Daily Trust

Trade subjects get boost with curriculum upgrade

- By Abubakar Haruna

A study commission­ed by the Developmen­t Research and Project Centre (dRPC) recently, examined the craft curriculum in Nigeria through content analysis. The result indicated that with the exception of leather goods curriculum which contained some entreprene­urship content, the trade subjects’ curricula are solely technical.

However, the curricula for animal husbandry, accounting, fisheries, catering craft, plumbing and pipe fitting, radio, TV and electrical work as well as food and nutrition do not provide skills and motivation to encourage entreprene­urial success.

The centre has meanwhile, worked with the Nigerian Educationa­l Research and Developmen­t Council (NERDC) and the United Nations Industrial Developmen­t Organisati­on (UNIDO) to review and upgrade the 34 trade subjects’ curricula. The main goal of entreprene­urship curriculum is to provide students with knowledge, skills and motivation for success in entreprene­urial ventures in varieties of settings.

The curriculum upgrade was carried out by experts, practition­ers and university dons with expertise on the selected trade subjects at a workshop in Abuja. Teachers’ handbooks that would help in teaching the revised subject curricular for senior secondary schools were also developed.

In his remark, the Executive Secretary of NERDC, Professor Isma’ila Junaidu, said the move was to help teachers to smoothly implement any trade curriculum.

“Our mission in this workshop is to develop guides that will help teachers effectivel­y teach the revised and enriched 34 trade subjects curricular,” he said.

Professor Isma’ila said the council had prepared a sevenunit structure in the teacher’s guide for 34 trades and entreprene­urship curriculum.

They included understand­ing the curriculum, planning to teach, sample scope and sequencing, modern teaching approaches, sample lesson plans, resources for teaching the trade and assessment among others, he said.

He said participan­ts at the workshop produced a draft teacher’s guide for teaching of various trade subjects.

The Programme Manager, dRPC, Umar Ahmad, said the centre resolved to work with NERDC and UNIDO to infuse entreprene­urship education into the 34 trade subjects’ curricular to improve the skills of students.

He said the previous curricula didn’t provide skills and motivation to encourage entreprene­urial success.

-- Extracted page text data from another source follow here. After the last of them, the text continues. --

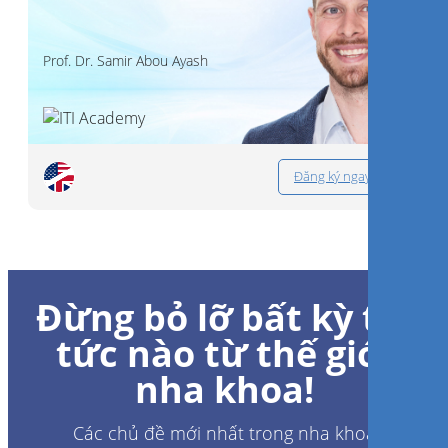
Prof. Dr.
Samir Abou Ayash
Đăng ký ngay
Đừng bỏ lỡ bất kỳ tin
tức nào từ thế giới
nha khoa!
Các chủ đề mới nhất trong nha khoa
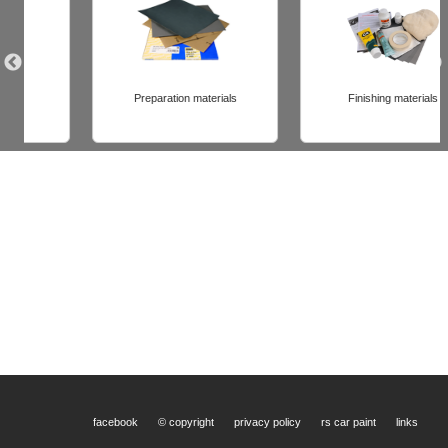
Preparation materials
Finishing materials
facebook
© copyright
privacy policy
rs car paint
links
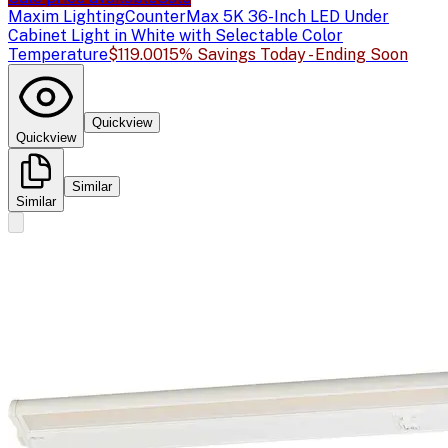
Maxim Lighting
CounterMax 5K 36-Inch LED Under
Cabinet Light in White with Selectable Color
Temperature
$119.00
15% Savings Today - Ending Soon
Quickview
Quickview
Similar
Similar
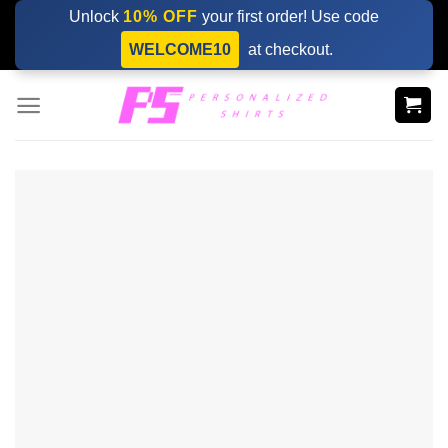
Skip
Unlock
10% OFF
your first order! Use code
to
WELCOME10
at checkout.
content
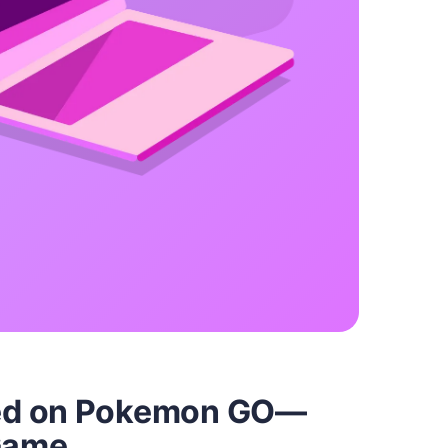
ed on Pokemon GO—
 Game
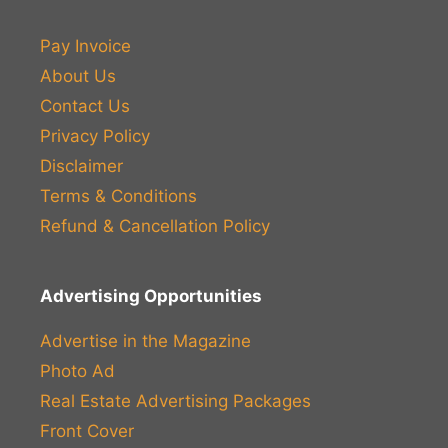
Pay Invoice
About Us
Contact Us
Privacy Policy
Disclaimer
Terms & Conditions
Refund & Cancellation Policy
Advertising Opportunities
Advertise in the Magazine
Photo Ad
Real Estate Advertising Packages
Front Cover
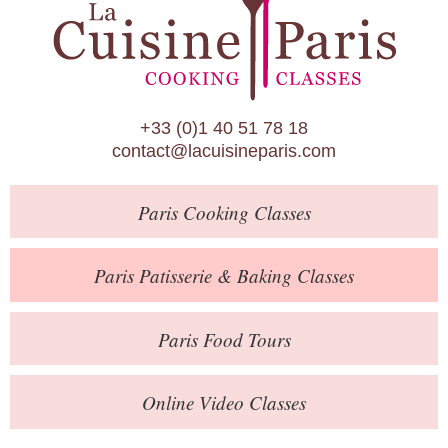
Paris Patisserie & Baking Classes
Paris Food Tours
Calendar
+33 (0)1 40 51 78 18
About Us
contact@lacuisineparis.com
Blog
Paris
Cooking Classes
Online Store
Private Events
Paris
Patisserie
& Baking
Classes
Books
Paris
Food Tours
Contact
Online Video Classes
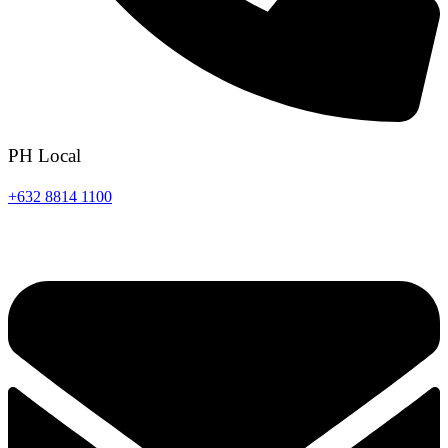
PH Local
+632 8814 1100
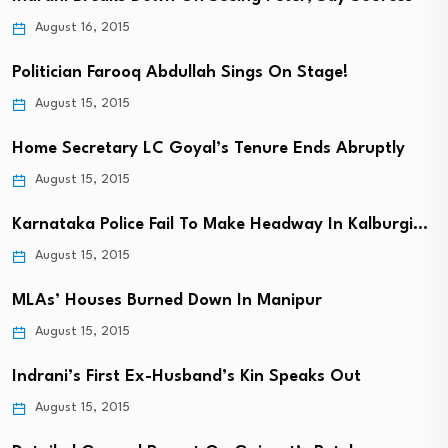
August 16, 2015
Politician Farooq Abdullah Sings On Stage!
August 15, 2015
Home Secretary LC Goyal’s Tenure Ends Abruptly
August 15, 2015
Karnataka Police Fail To Make Headway In Kalburgi…
August 15, 2015
MLAs’ Houses Burned Down In Manipur
August 15, 2015
Indrani’s First Ex-Husband’s Kin Speaks Out
August 15, 2015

Ahmad said the review process which started with an entreprene­urship education infusion workshop, went through critique and editorial workshops for trades/ entreprene­urship curricula. The revised trade subjects’ curriculum was finally approved by the National Council on Education on July 27, 2017, he said.

In her presentati­on at the workshop, a facilitato­r from NERDC, Dr. Grace Ajogun, said scoping and sequencing were vital in the plan a teacher makes prior to teaching.

She said many states haven’t paid particular attention to scope and sequence thereby leaving teachers without basic support.

“Many states don’t do scope and sequence. They leave their teachers to do it while some teachers don’t know how to do it,” she stated.

Ajogun said scope and sequence helped teachers with lesson plan, monitor curriculum coverage in the school year, guide them on what to teach and ensure teaching and learning progressed at the right pace.

She said trade teachers must develop a scope and sequence template for each class, identify skills and performanc­es and arrange the objectives of each lesson.

One of the participan­ts from Kano State Ministry of Science and Technology, Sulaiman Shehu Kankarofi, said the effort had provided several ways for teachers to reach out and connect to students.

“It has been a very tedious but very educative workshop. We have learnt a lot of things like getting new ideas from the resource persons, and the technical session in recognitio­n of individual decision and resourcefu­lness,” he said.

He said each student should learn at least one trade subject to be self-reliant and contribute to the socio-economic developmen­t of the country.

A director with the NERDC, Prof. Kate Nwufo, said entreprene­urship concept would enable secondary school students to execute what they have learnt in school.

“There is no way you can execute the skills that you have learnt without learning how to be a business man. So the entreprene­urship content will help you to be able to know how to source for loan, write business plan, market product and package what you have produced.”